**Task to complete:** Would you retype the whole listing exactly, leaving its pictures out?

**Source data:**
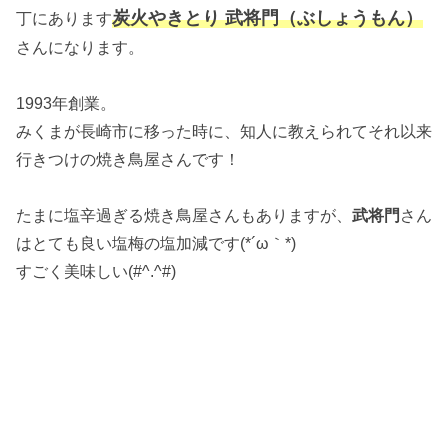
炭火やきとり 武将門（ぶしょうもん）
丁にあります
さんになります。
1993年創業。
みくまが長崎市に移った時に、知人に教えられてそれ以来
行きつけの焼き鳥屋さんです！
たまに塩辛過ぎる焼き鳥屋さんもありますが、
武将門
さん
はとても良い塩梅の塩加減です(*´ω｀*)
すごく美味しい(#^.^#)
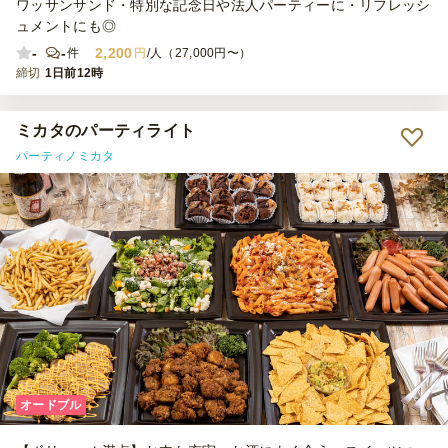
ワッサンサンド・特別な記念日や法人パーティーに・リフレッシ
ュメントにも◎
-
-
2,200
件
円
/人（27,000円〜）
締切
1日前12時
ミカタのパーティライト
パーティノミカタ
オードブル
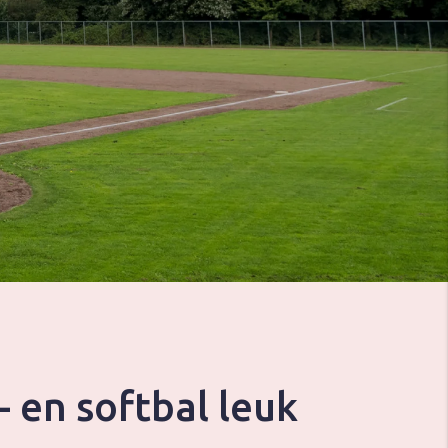
- en softbal leuk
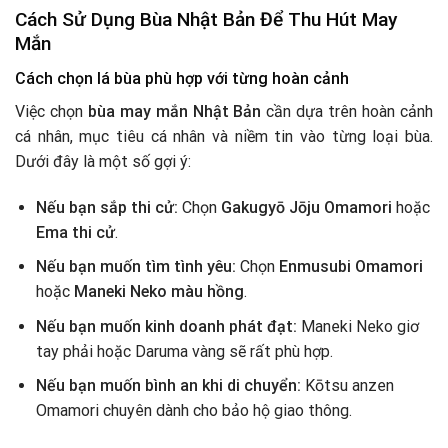
Cách Sử Dụng Bùa Nhật Bản Để Thu Hút May
Mắn
Cách chọn lá bùa phù hợp với từng hoàn cảnh
Việc chọn
bùa may mắn Nhật Bản
cần dựa trên hoàn cảnh
cá nhân, mục tiêu cá nhân và niềm tin vào từng loại bùa.
Dưới đây là một số gợi ý:
Nếu bạn sắp thi cử:
Chọn
Gakugyō Jōju Omamori
hoặc
Ema thi cử
.
Nếu bạn muốn tìm tình yêu:
Chọn
Enmusubi Omamori
hoặc
Maneki Neko màu hồng
.
Nếu bạn muốn kinh doanh phát đạt:
Maneki Neko giơ
tay phải hoặc Daruma vàng sẽ rất phù hợp.
Nếu bạn muốn bình an khi di chuyển:
Kōtsu anzen
Omamori chuyên dành cho bảo hộ giao thông.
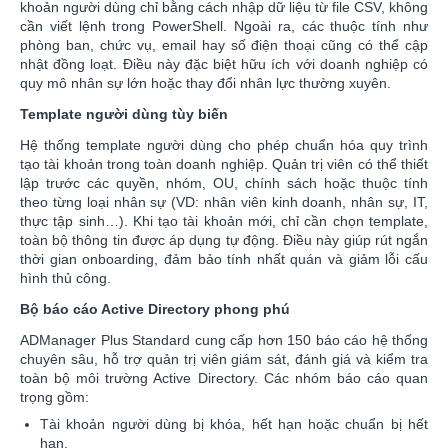
khoản người dùng chỉ bằng cách nhập dữ liệu từ file CSV, không
cần viết lệnh trong PowerShell. Ngoài ra, các thuộc tính như
phòng ban, chức vụ, email hay số điện thoại cũng có thể cập
nhật đồng loạt. Điều này đặc biệt hữu ích với doanh nghiệp có
quy mô nhân sự lớn hoặc thay đổi nhân lực thường xuyên.
Template người dùng tùy biến
Hệ thống template người dùng cho phép chuẩn hóa quy trình
tạo tài khoản trong toàn doanh nghiệp. Quản trị viên có thể thiết
lập trước các quyền, nhóm, OU, chính sách hoặc thuộc tính
theo từng loại nhân sự (VD: nhân viên kinh doanh, nhân sự, IT,
thực tập sinh…). Khi tạo tài khoản mới, chỉ cần chọn template,
toàn bộ thông tin được áp dụng tự động. Điều này giúp rút ngắn
thời gian onboarding, đảm bảo tính nhất quán và giảm lỗi cấu
hình thủ công.
Bộ báo cáo Active Directory phong phú
ADManager Plus Standard cung cấp hơn 150 báo cáo hệ thống
chuyên sâu, hỗ trợ quản trị viên giám sát, đánh giá và kiểm tra
toàn bộ môi trường Active Directory. Các nhóm báo cáo quan
trọng gồm:
Tài khoản người dùng bị khóa, hết hạn hoặc chuẩn bị hết
hạn.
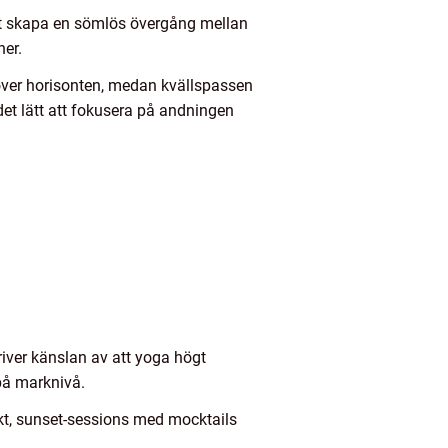
att skapa en sömlös övergång mellan
ner.
över horisonten, medan kvällspassen
et lätt att fokusera på andningen
iver känslan av att yoga högt
 på marknivå.
kt, sunset-sessions med mocktails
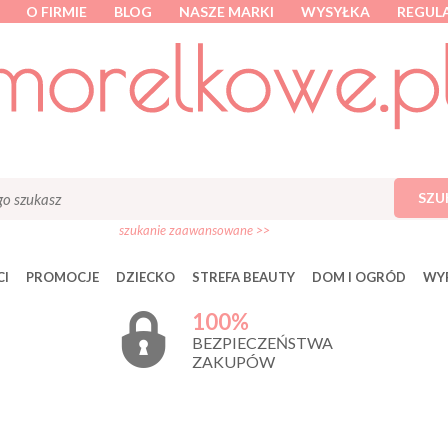
O FIRMIE
BLOG
NASZE MARKI
WYSYŁKA
REGUL
SZU
szukanie zaawansowane >>
I
PROMOCJE
DZIECKO
STREFA BEAUTY
DOM I OGRÓD
WY
100%
BEZPIECZEŃSTWA
ZAKUPÓW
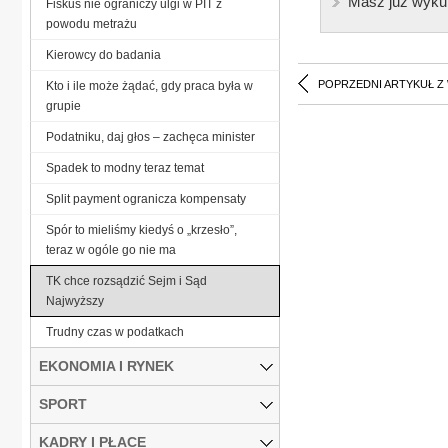
Masz już wyku
Fiskus nie ograniczy ulgi w PIT z
powodu metrażu
Kierowcy do badania
POPRZEDNI ARTYKUŁ Z
Kto i ile może żądać, gdy praca była w
grupie
Podatniku, daj głos – zachęca minister
Spadek to modny teraz temat
Split payment ogranicza kompensaty
Spór to mieliśmy kiedyś o „krzesło”,
teraz w ogóle go nie ma
TK chce rozsądzić Sejm i Sąd
Najwyższy
Trudny czas w podatkach
EKONOMIA I RYNEK
SPORT
KADRY I PŁACE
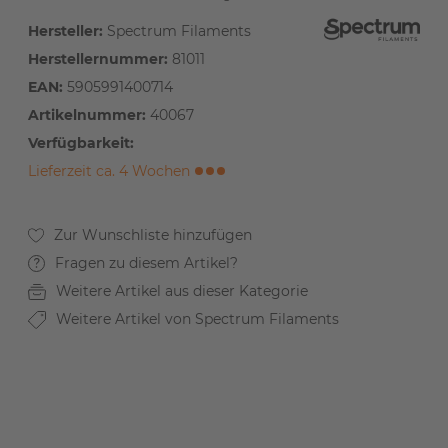
Hersteller:
Spectrum Filaments
Herstellernummer:
81011
EAN:
5905991400714
Artikelnummer:
40067
Verfügbarkeit:
Lieferzeit ca. 4 Wochen
Fragen zu diesem Artikel?
Weitere Artikel aus dieser Kategorie
Weitere Artikel von Spectrum Filaments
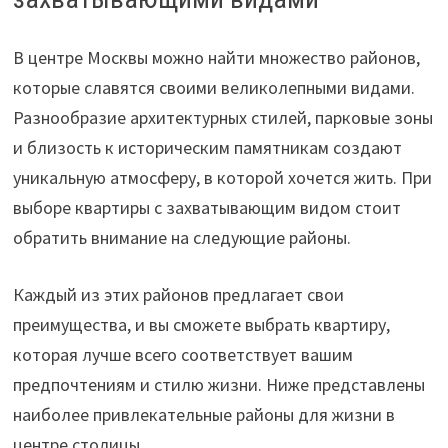
В центре Москвы можно найти множество районов,
которые славятся своими великолепными видами.
Разнообразие архитектурных стилей, парковые зоны
и близость к историческим памятникам создают
уникальную атмосферу, в которой хочется жить. При
выборе квартиры с захватывающим видом стоит
обратить внимание на следующие районы.
Каждый из этих районов предлагает свои
преимущества, и вы сможете выбрать квартиру,
которая лучше всего соответствует вашим
предпочтениям и стилю жизни. Ниже представлены
наиболее привлекательные районы для жизни в
центре столицы.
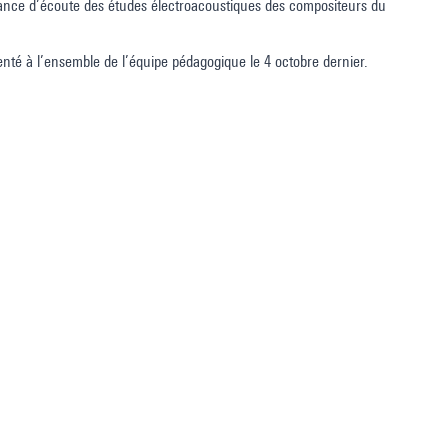
éance d’écoute des études électroacoustiques des compositeurs du
enté à l’ensemble de l’équipe pédagogique le 4 octobre dernier.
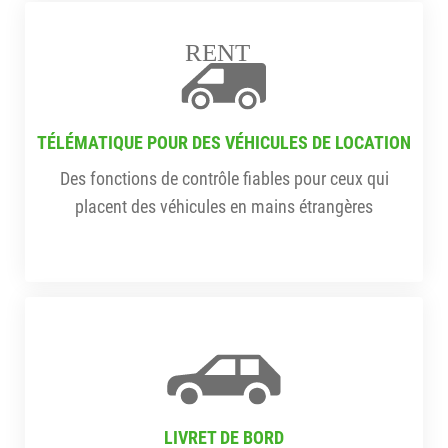
RENT
TÉLÉMATIQUE POUR DES VÉHICULES DE LOCATION
Des fonctions de contrôle fiables pour ceux qui
placent des véhicules en mains étrangères
LIVRET DE BORD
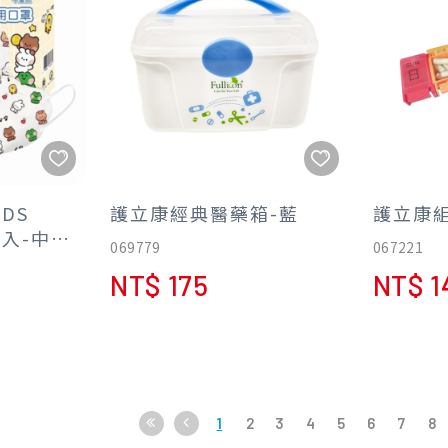
病腎病變患者也
NDS
護立康經典醫藥箱-藍
護立康
0入-中
069779
067221
價299】
NT$ 175
NT$ 1
1
2
3
4
5
6
7
8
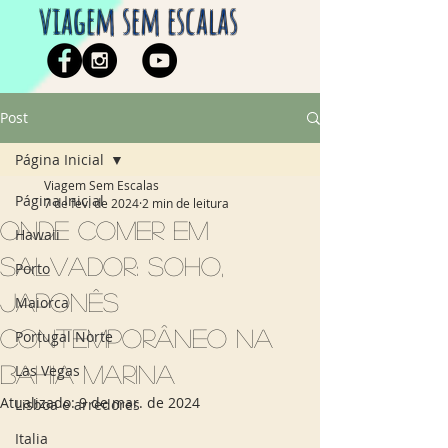
viagem sem escalas
Post
Página Inicial
Viagem Sem Escalas
Página Inicial
7 de fev. de 2024
2 min de leitura
Onde comer em
Hawaii
Salvador: Soho,
Porto
japonês
Maiorca
contemporâneo na
Portugal Norte
Bahia Marina
Las Vegas
Atualizado:
9 de mar. de 2024
Lisboa e arredores
Italia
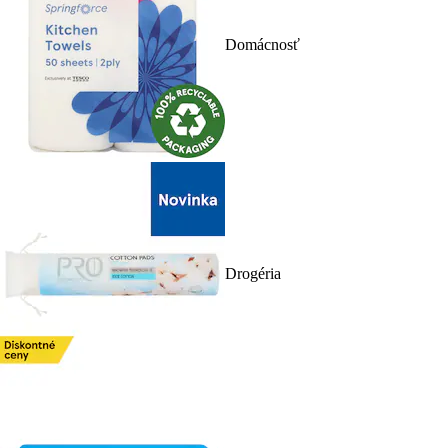
Domácnosť
Drogéria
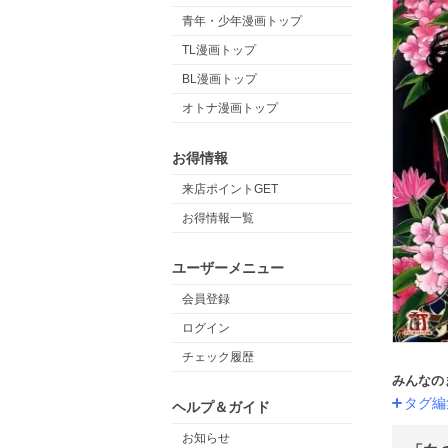
青年・少年漫画トップ
TL漫画トップ
BL漫画トップ
オトナ漫画トップ
お得情報
来店ポイントGET
お得情報一覧
ユーザーメニュー
会員登録
ログイン
チェック履歴
みんなの
タグ編
ヘルプ＆ガイド
お知らせ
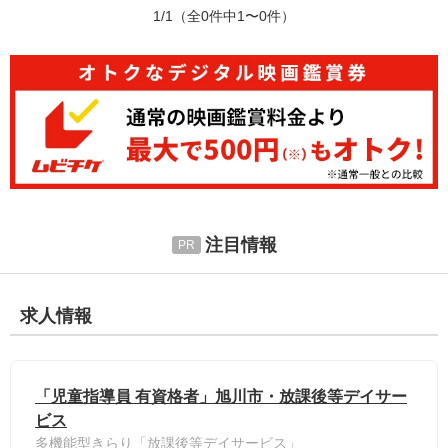
1/1
（全0件中1〜0件）
注目情報
求人情報
「児童指導員 有資格者」旭川市・放課後等デイサー
ビス
多機能型きらり「放課後等デイサービス」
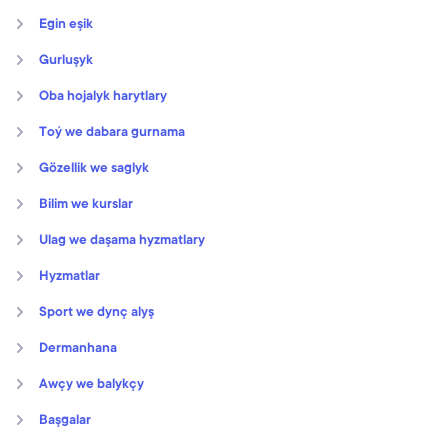
Egin eşik
Gurluşyk
Oba hojalyk harytlary
Toý we dabara gurnama
Gözellik we saglyk
Bilim we kurslar
Ulag we daşama hyzmatlary
Hyzmatlar
Sport we dynç alyş
Dermanhana
Awçy we balykçy
Başgalar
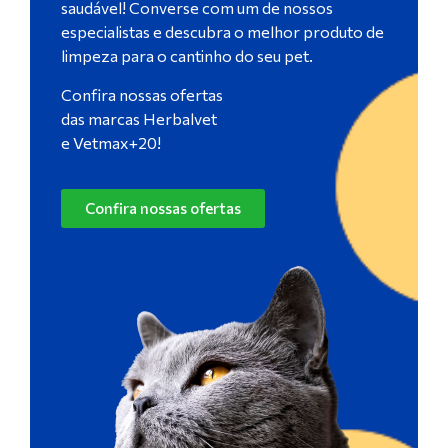
saudável! Converse com um de nossos
especialistas e descubra o melhor produto de
limpeza para o cantinho do seu pet.
Confira nossas ofertas
das marcas Herbalvet
e Vetmax+20!
Confira nossas ofertas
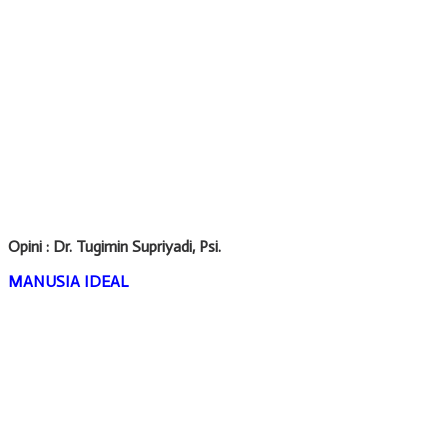
Opini : Dr. Tugimin Supriyadi, Psi.
MANUSIA IDEAL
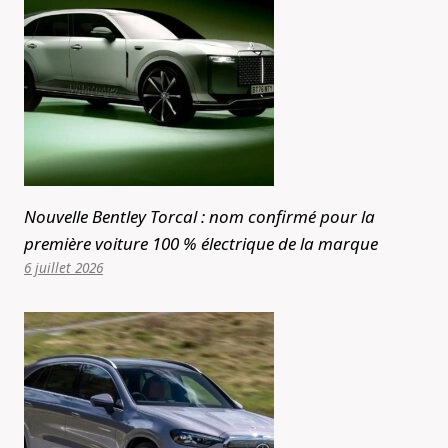
Nouvelle Bentley Torcal : nom confirmé pour la
première voiture 100 % électrique de la marque
6 juillet 2026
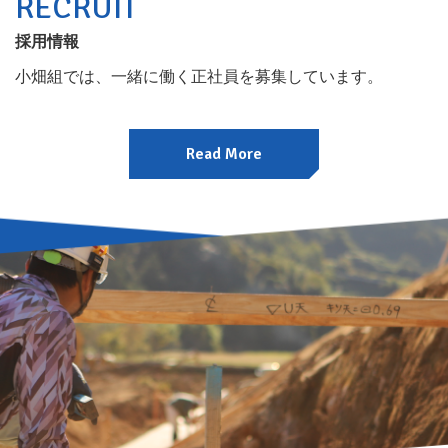
RECRUIT
採用情報
小畑組では、一緒に働く正社員を募集しています。
Read More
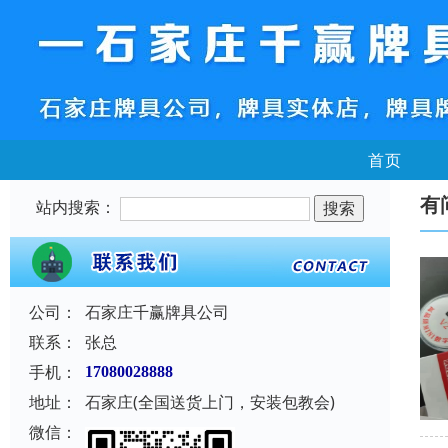
首页
有
站内搜索：
公司：
石家庄千赢牌具公司
联系：
张总
手机：
17080028888
地址：
石家庄(全国送货上门，安装包教会)
微信：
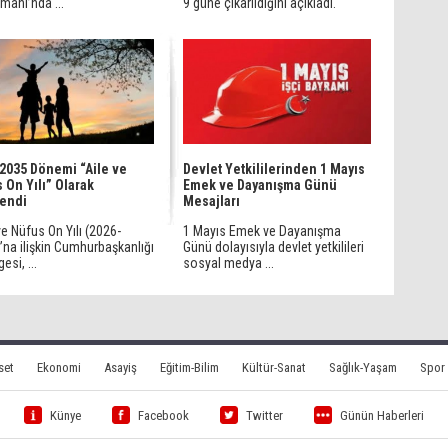
manı’nda ...
9 güne çıkarıldığını açıkladı.
2035 Dönemi “Aile ve
Devlet Yetkililerinden 1 Mayıs
 On Yılı” Olarak
Emek ve Dayanışma Günü
lendi
Mesajları
ve Nüfus On Yılı (2026-
1 Mayıs Emek ve Dayanışma
”na ilişkin Cumhurbaşkanlığı
Günü dolayısıyla devlet yetkilileri
esi, ...
sosyal medya ...
set
Ekonomi
Asayiş
Eğitim-Bilim
Kültür-Sanat
Sağlık-Yaşam
Spor
Künye
Facebook
Twitter
Günün Haberleri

**Output of the task:**
炭火やきとり 武将門（ぶしょうもん）
丁にあります
さんになります。
1993年創業。
みくまが長崎市に移った時に、知人に教えられてそれ以来
行きつけの焼き鳥屋さんです！
たまに塩辛過ぎる焼き鳥屋さんもありますが、
武将門
さん
はとても良い塩梅の塩加減です(*´ω｀*)
すごく美味しい(#^.^#)
ワッサンサンド・特別な記念日や法人パーティーに・リフレッシ
ュメントにも◎
-
-
2,200
件
円
/人（27,000円〜）
締切
1日前12時
ミカタのパーティライト
パーティノミカタ
オードブル
- en softbal leuk
Cách Sử Dụng Bùa Nhật Bản Để Thu Hút May
Mắn
Cách chọn lá bùa phù hợp với từng hoàn cảnh
Việc chọn
bùa may mắn Nhật Bản
cần dựa trên hoàn cảnh
cá nhân, mục tiêu cá nhân và niềm tin vào từng loại bùa.
Dưới đây là một số gợi ý:
Nếu bạn sắp thi cử:
Chọn
Gakugyō Jōju Omamori
hoặc
Ema thi cử
.
Nếu bạn muốn tìm tình yêu:
Chọn
Enmusubi Omamori
hoặc
Maneki Neko màu hồng
.
Nếu bạn muốn kinh doanh phát đạt:
Maneki Neko giơ
tay phải hoặc Daruma vàng sẽ rất phù hợp.
Nếu bạn muốn bình an khi di chuyển:
Kōtsu anzen
Omamori chuyên dành cho bảo hộ giao thông.
khoản người dùng chỉ bằng cách nhập dữ liệu từ file CSV, không
cần viết lệnh trong PowerShell. Ngoài ra, các thuộc tính như
phòng ban, chức vụ, email hay số điện thoại cũng có thể cập
nhật đồng loạt. Điều này đặc biệt hữu ích với doanh nghiệp có
quy mô nhân sự lớn hoặc thay đổi nhân lực thường xuyên.
Template người dùng tùy biến
Hệ thống template người dùng cho phép chuẩn hóa quy trình
tạo tài khoản trong toàn doanh nghiệp. Quản trị viên có thể thiết
lập trước các quyền, nhóm, OU, chính sách hoặc thuộc tính
theo từng loại nhân sự (VD: nhân viên kinh doanh, nhân sự, IT,
thực tập sinh…). Khi tạo tài khoản mới, chỉ cần chọn template,
toàn bộ thông tin được áp dụng tự động. Điều này giúp rút ngắn
thời gian onboarding, đảm bảo tính nhất quán và giảm lỗi cấu
hình thủ công.
Bộ báo cáo Active Directory phong phú
ADManager Plus Standard cung cấp hơn 150 báo cáo hệ thống
chuyên sâu, hỗ trợ quản trị viên giám sát, đánh giá và kiểm tra
toàn bộ môi trường Active Directory. Các nhóm báo cáo quan
trọng gồm:
Tài khoản người dùng bị khóa, hết hạn hoặc chuẩn bị hết
hạn.
att skapa en sömlös övergång mellan
ner.
över horisonten, medan kvällspassen
et lätt att fokusera på andningen
iver känslan av att yoga högt
 på marknivå.
kt, sunset-sessions med mocktails
O FIRMIE
BLOG
NASZE MARKI
WYSYŁKA
REGUL
SZU
szukanie zaawansowane >>
I
PROMOCJE
DZIECKO
STREFA BEAUTY
DOM I OGRÓD
WY
100%
BEZPIECZEŃSTWA
ZAKUPÓW
Masz już wyku
Fiskus nie ograniczy ulgi w PIT z
powodu metrażu
Kierowcy do badania
POPRZEDNI ARTYKUŁ Z
Kto i ile może żądać, gdy praca była w
grupie
Podatniku, daj głos – zachęca minister
Spadek to modny teraz temat
Split payment ogranicza kompensaty
Spór to mieliśmy kiedyś o „krzesło”,
teraz w ogóle go nie ma
TK chce rozsądzić Sejm i Sąd
Najwyższy
Trudny czas w podatkach
EKONOMIA I RYNEK
SPORT
KADRY I PŁACE
Hersteller:
Spectrum Filaments
Herstellernummer:
81011
EAN:
5905991400714
Artikelnummer:
40067
Verfügbarkeit:
Lieferzeit ca. 4 Wochen
Fragen zu diesem Artikel?
Weitere Artikel aus dieser Kategorie
Weitere Artikel von Spectrum Filaments
В центре Москвы можно найти множество районов,
которые славятся своими великолепными видами.
Разнообразие архитектурных стилей, парковые зоны
и близость к историческим памятникам создают
уникальную атмосферу, в которой хочется жить. При
выборе квартиры с захватывающим видом стоит
обратить внимание на следующие районы.
Каждый из этих районов предлагает свои
преимущества, и вы сможете выбрать квартиру,
которая лучше всего соответствует вашим
предпочтениям и стилю жизни. Ниже представлены
наиболее привлекательные районы для жизни в
центре столицы.
éance d’écoute des études électroacoustiques des compositeurs du
enté à l’ensemble de l’équipe pédagogique le 4 octobre dernier.
RENT
TÉLÉMATIQUE POUR DES VÉHICULES DE LOCATION
Des fonctions de contrôle fiables pour ceux qui
placent des véhicules en mains étrangères
LIVRET DE BORD
病腎病變患者也
NDS
護立康經典醫藥箱-藍
護立康
0入-中
069779
067221
價299】
NT$ 175
NT$ 1
1
2
3
4
5
6
7
8
viagem sem escalas
Post
Página Inicial
Viagem Sem Escalas
Página Inicial
7 de fev. de 2024
2 min de leitura
Onde comer em
Hawaii
Salvador: Soho,
Porto
japonês
Maiorca
contemporâneo na
Portugal Norte
Bahia Marina
Las Vegas
Atualizado:
9 de mar. de 2024
Lisboa e arredores
Italia
Domácnosť
Drogéria
青年・少年漫画トップ
TL漫画トップ
BL漫画トップ
オトナ漫画トップ
お得情報
来店ポイントGET
お得情報一覧
ユーザーメニュー
会員登録
ログイン
チェック履歴
みんなの
タグ編
ヘルプ＆ガイド
お知らせ
1/1
（全0件中1〜0件）
注目情報
求人情報
「児童指導員 有資格者」旭川市・放課後等デイサー
ビス
多機能型きらり「放課後等デイサービス」
Egin eşik
Gurluşyk
Oba hojalyk harytlary
Toý we dabara gurnama
Gözellik we saglyk
Bilim we kurslar
Ulag we daşama hyzmatlary
Hyzmatlar
Sport we dynç alyş
Dermanhana
Awçy we balykçy
Başgalar
saudável! Converse com um de nossos
especialistas e descubra o melhor produto de
limpeza para o cantinho do seu pet.
Confira nossas ofertas
das marcas Herbalvet
e Vetmax+20!
Confira nossas ofertas
Opini : Dr. Tugimin Supriyadi, Psi.
MANUSIA IDEAL
Nouvelle Bentley Torcal : nom confirmé pour la
première voiture 100 % électrique de la marque
6 juillet 2026
RECRUIT
採用情報
小畑組では、一緒に働く正社員を募集しています。
Read More
首页
有
站内搜索：
公司：
石家庄千赢牌具公司
联系：
张总
手机：
17080028888
地址：
石家庄(全国送货上门，安装包教会)
微信：
manı’nda ...
9 güne çıkarıldığını açıkladı.
2035 Dönemi “Aile ve
Devlet Yetkililerinden 1 Mayıs
 On Yılı” Olarak
Emek ve Dayanışma Günü
lendi
Mesajları
ve Nüfus On Yılı (2026-
1 Mayıs Emek ve Dayanışma
”na ilişkin Cumhurbaşkanlığı
Günü dolayısıyla devlet yetkilileri
esi, ...
sosyal medya ...
set
Ekonomi
Asayiş
Eğitim-Bilim
Kültür-Sanat
Sağlık-Yaşam
Spor
Künye
Facebook
Twitter
Günün Haberleri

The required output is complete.